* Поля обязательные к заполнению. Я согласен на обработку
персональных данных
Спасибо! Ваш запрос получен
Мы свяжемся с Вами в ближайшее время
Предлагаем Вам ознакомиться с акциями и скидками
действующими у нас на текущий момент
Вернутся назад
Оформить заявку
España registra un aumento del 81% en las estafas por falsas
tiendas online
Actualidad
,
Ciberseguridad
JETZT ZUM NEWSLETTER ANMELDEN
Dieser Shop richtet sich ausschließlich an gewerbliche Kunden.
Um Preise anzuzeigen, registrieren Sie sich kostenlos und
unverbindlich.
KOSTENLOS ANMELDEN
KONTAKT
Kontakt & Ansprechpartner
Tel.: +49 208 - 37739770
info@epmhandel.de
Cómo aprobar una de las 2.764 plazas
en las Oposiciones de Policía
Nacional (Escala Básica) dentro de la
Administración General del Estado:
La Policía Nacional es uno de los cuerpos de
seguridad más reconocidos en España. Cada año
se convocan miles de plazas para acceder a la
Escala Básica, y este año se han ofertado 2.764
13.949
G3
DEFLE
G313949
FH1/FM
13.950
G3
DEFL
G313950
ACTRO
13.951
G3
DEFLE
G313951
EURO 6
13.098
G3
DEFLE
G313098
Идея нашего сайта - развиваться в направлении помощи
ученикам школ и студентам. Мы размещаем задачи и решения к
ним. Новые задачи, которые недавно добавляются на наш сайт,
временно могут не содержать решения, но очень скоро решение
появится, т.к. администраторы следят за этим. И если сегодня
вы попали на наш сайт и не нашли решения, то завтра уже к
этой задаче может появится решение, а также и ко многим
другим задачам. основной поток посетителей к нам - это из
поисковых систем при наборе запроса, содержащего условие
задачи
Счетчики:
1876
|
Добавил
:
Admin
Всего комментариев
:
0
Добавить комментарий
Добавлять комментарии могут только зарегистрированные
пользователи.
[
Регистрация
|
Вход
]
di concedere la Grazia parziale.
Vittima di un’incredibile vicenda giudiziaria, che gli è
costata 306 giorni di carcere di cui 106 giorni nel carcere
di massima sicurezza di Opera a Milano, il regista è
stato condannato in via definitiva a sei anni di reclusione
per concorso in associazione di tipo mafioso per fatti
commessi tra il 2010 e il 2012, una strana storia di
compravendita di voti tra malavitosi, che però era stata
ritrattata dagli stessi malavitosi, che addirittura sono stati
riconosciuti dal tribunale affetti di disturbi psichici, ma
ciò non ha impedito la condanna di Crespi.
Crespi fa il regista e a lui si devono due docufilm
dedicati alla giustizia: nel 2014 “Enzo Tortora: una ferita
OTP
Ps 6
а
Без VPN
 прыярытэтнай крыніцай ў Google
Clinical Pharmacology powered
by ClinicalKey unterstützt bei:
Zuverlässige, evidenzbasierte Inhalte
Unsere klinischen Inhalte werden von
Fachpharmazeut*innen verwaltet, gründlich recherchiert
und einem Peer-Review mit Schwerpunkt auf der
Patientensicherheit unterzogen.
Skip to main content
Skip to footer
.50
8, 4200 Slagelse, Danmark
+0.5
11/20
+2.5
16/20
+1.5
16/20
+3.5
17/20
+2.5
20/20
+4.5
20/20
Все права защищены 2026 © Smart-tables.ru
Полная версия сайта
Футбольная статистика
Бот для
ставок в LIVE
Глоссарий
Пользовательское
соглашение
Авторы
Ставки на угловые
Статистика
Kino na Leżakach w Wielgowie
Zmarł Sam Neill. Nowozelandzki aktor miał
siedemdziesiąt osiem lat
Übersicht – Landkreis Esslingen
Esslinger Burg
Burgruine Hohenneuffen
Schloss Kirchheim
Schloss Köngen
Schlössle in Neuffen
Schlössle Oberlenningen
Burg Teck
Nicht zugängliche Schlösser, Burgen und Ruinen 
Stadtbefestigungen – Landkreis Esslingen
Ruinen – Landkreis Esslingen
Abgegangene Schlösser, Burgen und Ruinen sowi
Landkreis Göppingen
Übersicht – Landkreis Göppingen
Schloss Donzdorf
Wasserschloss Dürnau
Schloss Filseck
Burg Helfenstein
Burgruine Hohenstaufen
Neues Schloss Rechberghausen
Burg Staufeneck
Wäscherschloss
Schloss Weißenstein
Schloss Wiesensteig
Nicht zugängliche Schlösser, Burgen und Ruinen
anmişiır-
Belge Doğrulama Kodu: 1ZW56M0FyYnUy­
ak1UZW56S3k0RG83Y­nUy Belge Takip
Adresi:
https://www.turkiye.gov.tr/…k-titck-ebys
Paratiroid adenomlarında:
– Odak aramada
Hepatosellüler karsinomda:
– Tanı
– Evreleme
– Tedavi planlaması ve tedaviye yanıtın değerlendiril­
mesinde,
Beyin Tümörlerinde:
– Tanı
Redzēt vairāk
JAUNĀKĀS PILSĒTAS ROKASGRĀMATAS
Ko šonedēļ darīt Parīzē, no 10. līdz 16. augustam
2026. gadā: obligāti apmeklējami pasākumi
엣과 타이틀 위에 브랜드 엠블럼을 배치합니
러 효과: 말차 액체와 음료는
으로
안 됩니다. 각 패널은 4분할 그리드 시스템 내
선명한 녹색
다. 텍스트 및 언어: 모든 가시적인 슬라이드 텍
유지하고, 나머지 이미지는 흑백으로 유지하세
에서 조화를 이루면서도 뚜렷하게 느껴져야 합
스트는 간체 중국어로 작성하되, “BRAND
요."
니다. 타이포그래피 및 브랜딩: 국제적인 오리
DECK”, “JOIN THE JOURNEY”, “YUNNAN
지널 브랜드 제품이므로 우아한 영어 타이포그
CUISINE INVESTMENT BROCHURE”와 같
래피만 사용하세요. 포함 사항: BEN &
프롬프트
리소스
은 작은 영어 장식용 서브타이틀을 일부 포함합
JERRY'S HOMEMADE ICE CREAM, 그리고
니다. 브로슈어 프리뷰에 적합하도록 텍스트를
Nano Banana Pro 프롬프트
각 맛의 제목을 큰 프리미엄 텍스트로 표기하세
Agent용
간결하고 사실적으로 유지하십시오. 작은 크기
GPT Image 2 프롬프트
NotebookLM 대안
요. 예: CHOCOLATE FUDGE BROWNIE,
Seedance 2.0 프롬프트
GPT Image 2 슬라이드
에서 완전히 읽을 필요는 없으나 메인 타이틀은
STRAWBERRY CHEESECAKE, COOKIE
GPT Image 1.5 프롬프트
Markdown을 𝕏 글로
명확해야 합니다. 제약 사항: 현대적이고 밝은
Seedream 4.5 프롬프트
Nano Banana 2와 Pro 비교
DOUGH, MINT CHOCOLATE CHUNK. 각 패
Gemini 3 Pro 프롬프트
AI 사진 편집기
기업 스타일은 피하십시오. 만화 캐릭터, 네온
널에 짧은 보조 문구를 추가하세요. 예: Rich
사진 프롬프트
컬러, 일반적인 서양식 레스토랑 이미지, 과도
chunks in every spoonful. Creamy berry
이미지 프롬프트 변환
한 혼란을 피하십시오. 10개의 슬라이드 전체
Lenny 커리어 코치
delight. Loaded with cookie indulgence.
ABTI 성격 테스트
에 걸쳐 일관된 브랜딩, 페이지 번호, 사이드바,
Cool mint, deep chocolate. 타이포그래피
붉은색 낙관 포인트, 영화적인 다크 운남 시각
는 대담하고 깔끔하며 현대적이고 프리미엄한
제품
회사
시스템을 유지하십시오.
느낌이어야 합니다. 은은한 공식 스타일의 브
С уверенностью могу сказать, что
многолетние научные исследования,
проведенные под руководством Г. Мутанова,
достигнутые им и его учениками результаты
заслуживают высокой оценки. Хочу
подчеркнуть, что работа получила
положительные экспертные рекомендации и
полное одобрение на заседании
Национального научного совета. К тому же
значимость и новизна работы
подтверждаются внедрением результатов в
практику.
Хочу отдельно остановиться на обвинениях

*What the task asks*.
Without any alteration, repeat the entire listing.

*Response to this exercise*.
* Поля обязательные к заполнению. Я согласен на обработку
персональных данных
Спасибо! Ваш запрос получен
Мы свяжемся с Вами в ближайшее время
Предлагаем Вам ознакомиться с акциями и скидками
действующими у нас на текущий момент
Вернутся назад
Оформить заявку
España registra un aumento del 81% en las estafas por falsas
tiendas online
Actualidad
,
Ciberseguridad
JETZT ZUM NEWSLETTER ANMELDEN
Dieser Shop richtet sich ausschließlich an gewerbliche Kunden.
Um Preise anzuzeigen, registrieren Sie sich kostenlos und
unverbindlich.
KOSTENLOS ANMELDEN
KONTAKT
Kontakt & Ansprechpartner
Tel.: +49 208 - 37739770
info@epmhandel.de
Cómo aprobar una de las 2.764 plazas
en las Oposiciones de Policía
Nacional (Escala Básica) dentro de la
Administración General del Estado:
La Policía Nacional es uno de los cuerpos de
seguridad más reconocidos en España. Cada año
se convocan miles de plazas para acceder a la
Escala Básica, y este año se han ofertado 2.764
13.949
G3
DEFLE
G313949
FH1/FM
13.950
G3
DEFL
G313950
ACTRO
13.951
G3
DEFLE
G313951
EURO 6
13.098
G3
DEFLE
G313098
Идея нашего сайта - развиваться в направлении помощи
ученикам школ и студентам. Мы размещаем задачи и решения к
ним. Новые задачи, которые недавно добавляются на наш сайт,
временно могут не содержать решения, но очень скоро решение
появится, т.к. администраторы следят за этим. И если сегодня
вы попали на наш сайт и не нашли решения, то завтра уже к
этой задаче может появится решение, а также и ко многим
другим задачам. основной поток посетителей к нам - это из
поисковых систем при наборе запроса, содержащего условие
задачи
Счетчики:
1876
|
Добавил
:
Admin
Всего комментариев
:
0
Добавить комментарий
Добавлять комментарии могут только зарегистрированные
пользователи.
[
Регистрация
|
Вход
]
di concedere la Grazia parziale.
Vittima di un’incredibile vicenda giudiziaria, che gli è
costata 306 giorni di carcere di cui 106 giorni nel carcere
di massima sicurezza di Opera a Milano, il regista è
stato condannato in via definitiva a sei anni di reclusione
per concorso in associazione di tipo mafioso per fatti
commessi tra il 2010 e il 2012, una strana storia di
compravendita di voti tra malavitosi, che però era stata
ritrattata dagli stessi malavitosi, che addirittura sono stati
riconosciuti dal tribunale affetti di disturbi psichici, ma
ciò non ha impedito la condanna di Crespi.
Crespi fa il regista e a lui si devono due docufilm
dedicati alla giustizia: nel 2014 “Enzo Tortora: una ferita
OTP
Ps 6
а
Без VPN
 прыярытэтнай крыніцай ў Google
Clinical Pharmacology powered
by ClinicalKey unterstützt bei:
Zuverlässige, evidenzbasierte Inhalte
Unsere klinischen Inhalte werden von
Fachpharmazeut*innen verwaltet, gründlich recherchiert
und einem Peer-Review mit Schwerpunkt auf der
Patientensicherheit unterzogen.
Skip to main content
Skip to footer
.50
8, 4200 Slagelse, Danmark
+0.5
11/20
+2.5
16/20
+1.5
16/20
+3.5
17/20
+2.5
20/20
+4.5
20/20
Все права защищены 2026 © Smart-tables.ru
Полная версия сайта
Футбольная статистика
Бот для
ставок в LIVE
Глоссарий
Пользовательское
соглашение
Авторы
Ставки на угловые
Статистика
Kino na Leżakach w Wielgowie
Zmarł Sam Neill. Nowozelandzki aktor miał
siedemdziesiąt osiem lat
Übersicht – Landkreis Esslingen
Esslinger Burg
Burgruine Hohenneuffen
Schloss Kirchheim
Schloss Köngen
Schlössle in Neuffen
Schlössle Oberlenningen
Burg Teck
Nicht zugängliche Schlösser, Burgen und Ruinen 
Stadtbefestigungen – Landkreis Esslingen
Ruinen – Landkreis Esslingen
Abgegangene Schlösser, Burgen und Ruinen sowi
Landkreis Göppingen
Übersicht – Landkreis Göppingen
Schloss Donzdorf
Wasserschloss Dürnau
Schloss Filseck
Burg Helfenstein
Burgruine Hohenstaufen
Neues Schloss Rechberghausen
Burg Staufeneck
Wäscherschloss
Schloss Weißenstein
Schloss Wiesensteig
Nicht zugängliche Schlösser, Burgen und Ruinen
anmişiır-
Belge Doğrulama Kodu: 1ZW56M0FyYnUy­
ak1UZW56S3k0RG83Y­nUy Belge Takip
Adresi:
https://www.turkiye.gov.tr/…k-titck-ebys
Paratiroid adenomlarında:
– Odak aramada
Hepatosellüler karsinomda:
– Tanı
– Evreleme
– Tedavi planlaması ve tedaviye yanıtın değerlendiril­
mesinde,
Beyin Tümörlerinde:
– Tanı
Redzēt vairāk
JAUNĀKĀS PILSĒTAS ROKASGRĀMATAS
Ko šonedēļ darīt Parīzē, no 10. līdz 16. augustam
2026. gadā: obligāti apmeklējami pasākumi
엣과 타이틀 위에 브랜드 엠블럼을 배치합니
러 효과: 말차 액체와 음료는
으로
안 됩니다. 각 패널은 4분할 그리드 시스템 내
선명한 녹색
다. 텍스트 및 언어: 모든 가시적인 슬라이드 텍
유지하고, 나머지 이미지는 흑백으로 유지하세
에서 조화를 이루면서도 뚜렷하게 느껴져야 합
스트는 간체 중국어로 작성하되, “BRAND
요."
니다. 타이포그래피 및 브랜딩: 국제적인 오리
DECK”, “JOIN THE JOURNEY”, “YUNNAN
지널 브랜드 제품이므로 우아한 영어 타이포그
CUISINE INVESTMENT BROCHURE”와 같
래피만 사용하세요. 포함 사항: BEN &
프롬프트
리소스
은 작은 영어 장식용 서브타이틀을 일부 포함합
JERRY'S HOMEMADE ICE CREAM, 그리고
니다. 브로슈어 프리뷰에 적합하도록 텍스트를
Nano Banana Pro 프롬프트
각 맛의 제목을 큰 프리미엄 텍스트로 표기하세
Agent용
간결하고 사실적으로 유지하십시오. 작은 크기
GPT Image 2 프롬프트
NotebookLM 대안
요. 예: CHOCOLATE FUDGE BROWNIE,
Seedance 2.0 프롬프트
GPT Image 2 슬라이드
에서 완전히 읽을 필요는 없으나 메인 타이틀은
STRAWBERRY CHEESECAKE, COOKIE
GPT Image 1.5 프롬프트
Markdown을 𝕏 글로
명확해야 합니다. 제약 사항: 현대적이고 밝은
Seedream 4.5 프롬프트
Nano Banana 2와 Pro 비교
DOUGH, MINT CHOCOLATE CHUNK. 각 패
Gemini 3 Pro 프롬프트
AI 사진 편집기
기업 스타일은 피하십시오. 만화 캐릭터, 네온
널에 짧은 보조 문구를 추가하세요. 예: Rich
사진 프롬프트
컬러, 일반적인 서양식 레스토랑 이미지, 과도
chunks in every spoonful. Creamy berry
이미지 프롬프트 변환
한 혼란을 피하십시오. 10개의 슬라이드 전체
Lenny 커리어 코치
delight. Loaded with cookie indulgence.
ABTI 성격 테스트
에 걸쳐 일관된 브랜딩, 페이지 번호, 사이드바,
Cool mint, deep chocolate. 타이포그래피
붉은색 낙관 포인트, 영화적인 다크 운남 시각
는 대담하고 깔끔하며 현대적이고 프리미엄한
제품
회사
시스템을 유지하십시오.
느낌이어야 합니다. 은은한 공식 스타일의 브
С уверенностью могу сказать, что
многолетние научные исследования,
проведенные под руководством Г. Мутанова,
достигнутые им и его учениками результаты
заслуживают высокой оценки. Хочу
подчеркнуть, что работа получила
положительные экспертные рекомендации и
полное одобрение на заседании
Национального научного совета. К тому же
значимость и новизна работы
подтверждаются внедрением результатов в
практику.
Хочу отдельно остановиться на обвинениях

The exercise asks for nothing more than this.